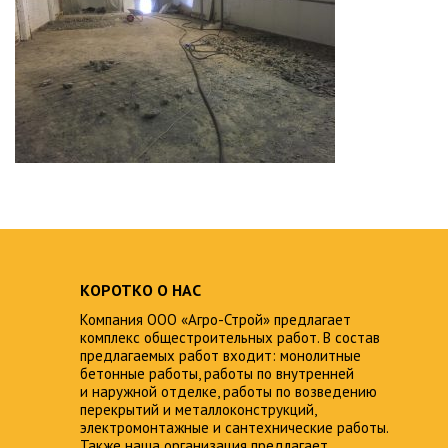
КОРОТКО О НАС
Компания ООО «Агро-Строй» предлагает
комплекс общестроительных работ. В состав
предлагаемых работ входит: монолитные
бетонные работы, работы по внутренней
и наружной отделке, работы по возведению
перекрытий и металлоконструкций,
электромонтажные и сантехнические работы.
Также наша организация предлагает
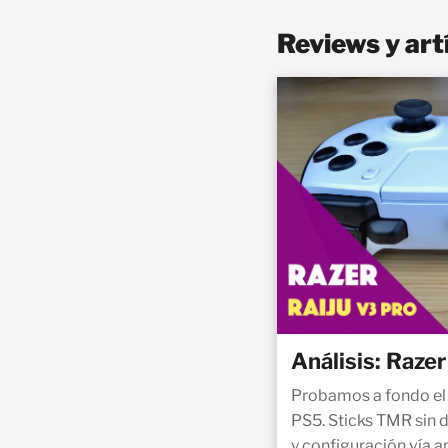
Reviews y art
Análisis: Razer
Probamos a fondo el 
PS5. Sticks TMR sin d
y configuración vía a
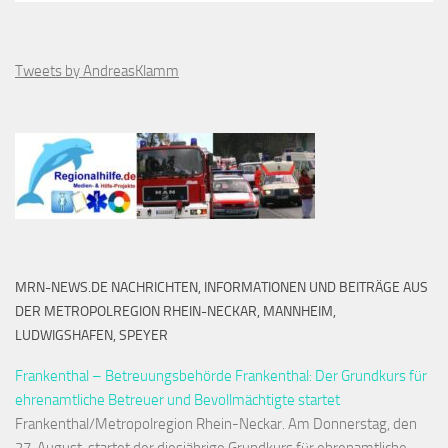
Tweets by AndreasKlamm
MRN-NEWS.DE NACHRICHTEN, INFORMATIONEN UND BEITRÄGE AUS
DER METROPOLREGION RHEIN-NECKAR, MANNHEIM,
LUDWIGSHAFEN, SPEYER
Frankenthal – Betreuungsbehörde Frankenthal: Der Grundkurs für
ehrenamtliche Betreuer und Bevollmächtigte startet
Frankenthal/Metropolregion Rhein-Neckar. Am Donnerstag, den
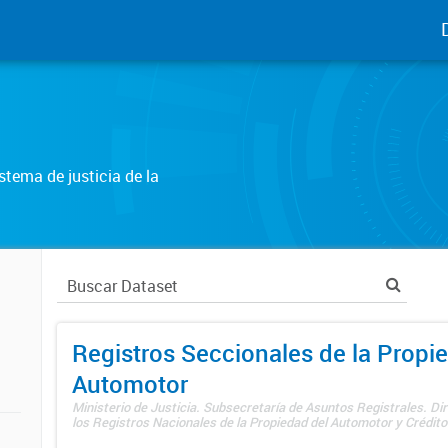
tema de justicia de la
Registros Seccionales de la Propi
Automotor
Ministerio de Justicia. Subsecretaría de Asuntos Registrales. Di
los Registros Nacionales de la Propiedad del Automotor y Créditos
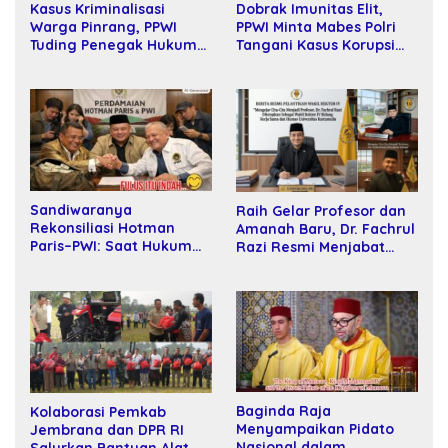
Dobrak Imunitas Elit,
Kasus Kriminalisasi
PPWI Minta Mabes Polri
Warga Pinrang, PPWI
Tangani Kasus Korupsi
Tuding Penegak Hukum
SPPD Fiktif DPRD Riau
Bersekongkol
Sandiwaranya
Raih Gelar Profesor dan
Rekonsiliasi Hotman
Amanah Baru, Dr. Fachrul
Paris–PWI: Saat Hukum
Razi Resmi Menjabat
Kalah Oleh Kekuatan
Wakil Rektor Universitas
Tawar dan Panggung Elit
Kartamulia
Baginda Raja
Kolaborasi Pemkab
Menyampaikan Pidato
Jembrana dan DPR RI
Nasional dalam
Salurkan Bantuan Alat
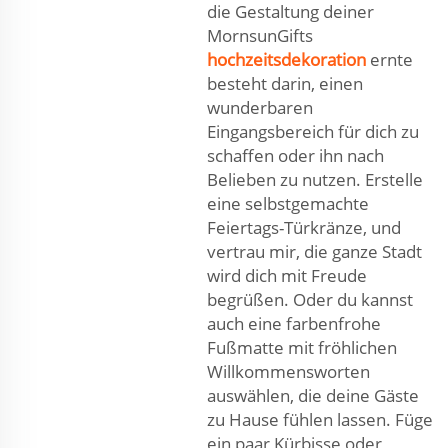
die Gestaltung deiner
MornsunGifts
hochzeitsdekoration
ernte
besteht darin, einen
wunderbaren
Eingangsbereich für dich zu
schaffen oder ihn nach
Belieben zu nutzen. Erstelle
eine selbstgemachte
Feiertags-Türkränze, und
vertrau mir, die ganze Stadt
wird dich mit Freude
begrüßen. Oder du kannst
auch eine farbenfrohe
Fußmatte mit fröhlichen
Willkommensworten
auswählen, die deine Gäste
zu Hause fühlen lassen. Füge
ein paar Kürbisse oder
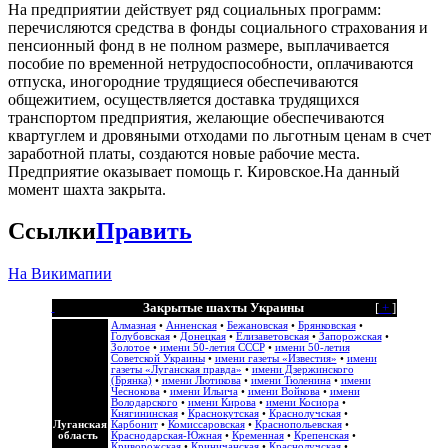
На предприятии действует ряд социальных программ:
перечисляются средства в фонды социального страхования и
пенсионный фонд в не полном размере, выплачивается
пособие по временной нетрудоспособности, оплачиваются
отпуска, иногородние трудящиеся обеспечиваются
общежитием, осуществляется доставка трудящихся
транспортом предприятия, желающие обеспечиваются
квартуглем и дровяными отходами по льготным ценам в счет
заработной платы, создаются новые рабочие места.
Предприятие оказывает помощь г. Кировское.На данный
момент шахта закрыта.
Ссылки
Править
На Викимапии
Закрытые шахты Украины
[
+
]
Алмазная
•
Анненская
•
Бежановская
•
Брянковская
•
Голубовская
•
Донецкая
•
Елизаветовская
•
Запорожская
•
Золотое
•
имени 50-летия СССР
•
имени 50-летия
Советской Украины
•
имени газеты «Известия»
•
имени
газеты «Луганская правда»
•
имени Дзержинского
(Брянка)
•
имени Лютикова
•
имени Тюленина
•
имени
Чеснокова
•
имени Ильича
•
имени Войкова
•
имени
Володарского
•
имени Кирова
•
имени Косиора
•
Княгининская
•
Краснокутская
•
Краснолучская
•
Луганская
Карбонит
•
Комиссаровская
•
Краснопольевская
•
область
Краснодарская-Южная
•
Кременная
•
Крепенская
•
Криворожская
•
Криничанская
•
Краснолучская
•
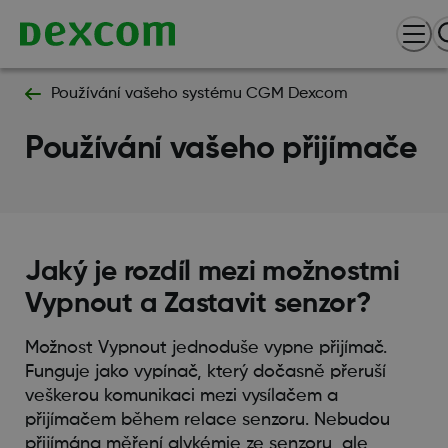
Používání vašeho systému CGM Dexcom
Používání vašeho přijímače
Jaký je rozdíl mezi možnostmi
Vypnout a Zastavit senzor?
Možnost Vypnout jednoduše vypne přijímač.
Funguje jako vypínač, který dočasně přeruší
veškerou komunikaci mezi vysílačem a
přijímačem během relace senzoru. Nebudou
přijímána měření glykémie ze senzoru, ale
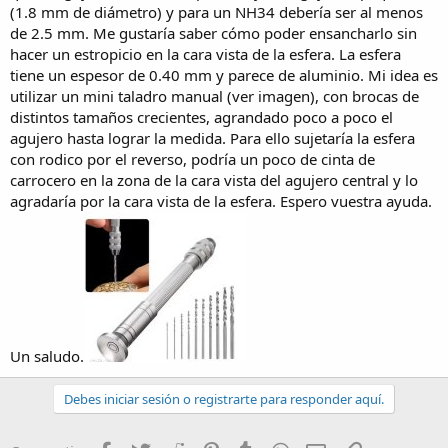
(1.8 mm de diámetro) y para un NH34 debería ser al menos
de 2.5 mm. Me gustaría saber cómo poder ensancharlo sin
hacer un estropicio en la cara vista de la esfera. La esfera
tiene un espesor de 0.40 mm y parece de aluminio. Mi idea es
utilizar un mini taladro manual (ver imagen), con brocas de
distintos tamaños crecientes, agrandado poco a poco el
agujero hasta lograr la medida. Para ello sujetaría la esfera
con rodico por el reverso, podría un poco de cinta de
carrocero en la zona de la cara vista del agujero central y lo
agradaría por la cara vista de la esfera. Espero vuestra ayuda.
Un saludo.
Debes iniciar sesión o registrarte para responder aquí.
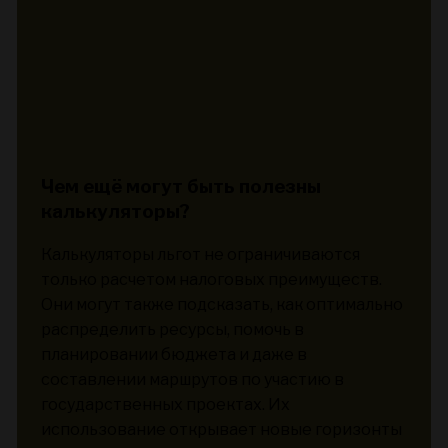
Чем ещё могут быть полезны
калькуляторы?
Калькуляторы льгот не ограничиваются
только расчетом налоговых преимуществ.
Они могут также подсказать, как оптимально
распределить ресурсы, помочь в
планировании бюджета и даже в
составлении маршрутов по участию в
государственных проектах. Их
использование открывает новые горизонты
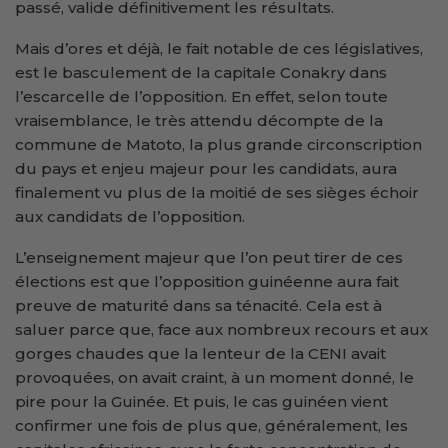
passé, valide définitivement les résultats.
Mais d’ores et déjà, le fait notable de ces législatives,
est le basculement de la capitale Conakry dans
l’escarcelle de l’opposition. En effet, selon toute
vraisemblance, le très attendu décompte de la
commune de Matoto, la plus grande circonscription
du pays et enjeu majeur pour les candidats, aura
finalement vu plus de la moitié de ses sièges échoir
aux candidats de l’opposition.
L’enseignement majeur que l’on peut tirer de ces
élections est que l’opposition guinéenne aura fait
preuve de maturité dans sa ténacité. Cela est à
saluer parce que, face aux nombreux recours et aux
gorges chaudes que la lenteur de la CENI avait
provoquées, on avait craint, à un moment donné, le
pire pour la Guinée. Et puis, le cas guinéen vient
confirmer une fois de plus que, généralement, les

• Assigned task:
Before copying, set the pictures aside; then reproduce each entry above exactly.

• Expected output:
КОРОТКО О НАС
Компания ООО «Агро-Строй» предлагает
комплекс общестроительных работ. В состав
предлагаемых работ входит: монолитные
бетонные работы, работы по внутренней
и наружной отделке, работы по возведению
перекрытий и металлоконструкций,
электромонтажные и сантехнические работы.
Также наша организация предлагает
Reviews y art
Análisis: Razer
Probamos a fondo el 
PS5. Sticks TMR sin d
y configuración vía a
Tweets by AndreasKlamm
MRN-NEWS.DE NACHRICHTEN, INFORMATIONEN UND BEITRÄGE AUS
DER METROPOLREGION RHEIN-NECKAR, MANNHEIM,
LUDWIGSHAFEN, SPEYER
Frankenthal – Betreuungsbehörde Frankenthal: Der Grundkurs für
ehrenamtliche Betreuer und Bevollmächtigte startet
Frankenthal/Metropolregion Rhein-Neckar. Am Donnerstag, den
tema de justicia de la
Registros Seccionales de la Propi
Automotor
Ministerio de Justicia. Subsecretaría de Asuntos Registrales. Di
los Registros Nacionales de la Propiedad del Automotor y Créditos
Dobrak Imunitas Elit,
Kasus Kriminalisasi
PPWI Minta Mabes Polri
Warga Pinrang, PPWI
Tangani Kasus Korupsi
Tuding Penegak Hukum
SPPD Fiktif DPRD Riau
Bersekongkol
Sandiwaranya
Raih Gelar Profesor dan
Rekonsiliasi Hotman
Amanah Baru, Dr. Fachrul
Paris–PWI: Saat Hukum
Razi Resmi Menjabat
Kalah Oleh Kekuatan
Wakil Rektor Universitas
Tawar dan Panggung Elit
Kartamulia
Baginda Raja
Kolaborasi Pemkab
Menyampaikan Pidato
Jembrana dan DPR RI
Nasional dalam
Salurkan Bantuan Alat
die Gestaltung deiner
MornsunGifts
hochzeitsdekoration
ernte
besteht darin, einen
wunderbaren
Eingangsbereich für dich zu
schaffen oder ihn nach
Belieben zu nutzen. Erstelle
eine selbstgemachte
Feiertags-Türkränze, und
vertrau mir, die ganze Stadt
wird dich mit Freude
begrüßen. Oder du kannst
auch eine farbenfrohe
Fußmatte mit fröhlichen
Willkommensworten
auswählen, die deine Gäste
zu Hause fühlen lassen. Füge
ein paar Kürbisse oder
На предприятии действует ряд социальных программ:
перечисляются средства в фонды социального страхования и
пенсионный фонд в не полном размере, выплачивается
пособие по временной нетрудоспособности, оплачиваются
отпуска, иногородние трудящиеся обеспечиваются
общежитием, осуществляется доставка трудящихся
транспортом предприятия, желающие обеспечиваются
квартуглем и дровяными отходами по льготным ценам в счет
заработной платы, создаются новые рабочие места.
Предприятие оказывает помощь г. Кировское.На данный
момент шахта закрыта.
Ссылки
Править
На Викимапии
Закрытые шахты Украины
[
+
]
Алмазная
•
Анненская
•
Бежановская
•
Брянковская
•
Голубовская
•
Донецкая
•
Елизаветовская
•
Запорожская
•
Золотое
•
имени 50-летия СССР
•
имени 50-летия
Советской Украины
•
имени газеты «Известия»
•
имени
газеты «Луганская правда»
•
имени Дзержинского
(Брянка)
•
имени Лютикова
•
имени Тюленина
•
имени
Чеснокова
•
имени Ильича
•
имени Войкова
•
имени
Володарского
•
имени Кирова
•
имени Косиора
•
Княгининская
•
Краснокутская
•
Краснолучская
•
Луганская
Карбонит
•
Комиссаровская
•
Краснопольевская
•
область
Краснодарская-Южная
•
Кременная
•
Крепенская
•
Криворожская
•
Криничанская
•
Краснолучская
•
Používání vašeho systému CGM Dexcom
Používání vašeho přijímače
Jaký je rozdíl mezi možnostmi
Vypnout a Zastavit senzor?
Možnost Vypnout jednoduše vypne přijímač.
Funguje jako vypínač, který dočasně přeruší
veškerou komunikaci mezi vysílačem a
přijímačem během relace senzoru. Nebudou
přijímána měření glykémie ze senzoru, ale
(1.8 mm de diámetro) y para un NH34 debería ser al menos
de 2.5 mm. Me gustaría saber cómo poder ensancharlo sin
hacer un estropicio en la cara vista de la esfera. La esfera
tiene un espesor de 0.40 mm y parece de aluminio. Mi idea es
utilizar un mini taladro manual (ver imagen), con brocas de
distintos tamaños crecientes, agrandado poco a poco el
agujero hasta lograr la medida. Para ello sujetaría la esfera
con rodico por el reverso, podría un poco de cinta de
carrocero en la zona de la cara vista del agujero central y lo
agradaría por la cara vista de la esfera. Espero vuestra ayuda.
Un saludo.
Debes iniciar sesión o registrarte para responder aquí.
Чем ещё могут быть полезны
калькуляторы?
Калькуляторы льгот не ограничиваются
только расчетом налоговых преимуществ.
Они могут также подсказать, как оптимально
распределить ресурсы, помочь в
планировании бюджета и даже в
составлении маршрутов по участию в
государственных проектах. Их
использование открывает новые горизонты
passé, valide définitivement les résultats.
Mais d’ores et déjà, le fait notable de ces législatives,
est le basculement de la capitale Conakry dans
l’escarcelle de l’opposition. En effet, selon toute
vraisemblance, le très attendu décompte de la
commune de Matoto, la plus grande circonscription
du pays et enjeu majeur pour les candidats, aura
finalement vu plus de la moitié de ses sièges échoir
aux candidats de l’opposition.
L’enseignement majeur que l’on peut tirer de ces
élections est que l’opposition guinéenne aura fait
preuve de maturité dans sa ténacité. Cela est à
saluer parce que, face aux nombreux recours et aux
gorges chaudes que la lenteur de la CENI avait
provoquées, on avait craint, à un moment donné, le
pire pour la Guinée. Et puis, le cas guinéen vient
confirmer une fois de plus que, généralement, les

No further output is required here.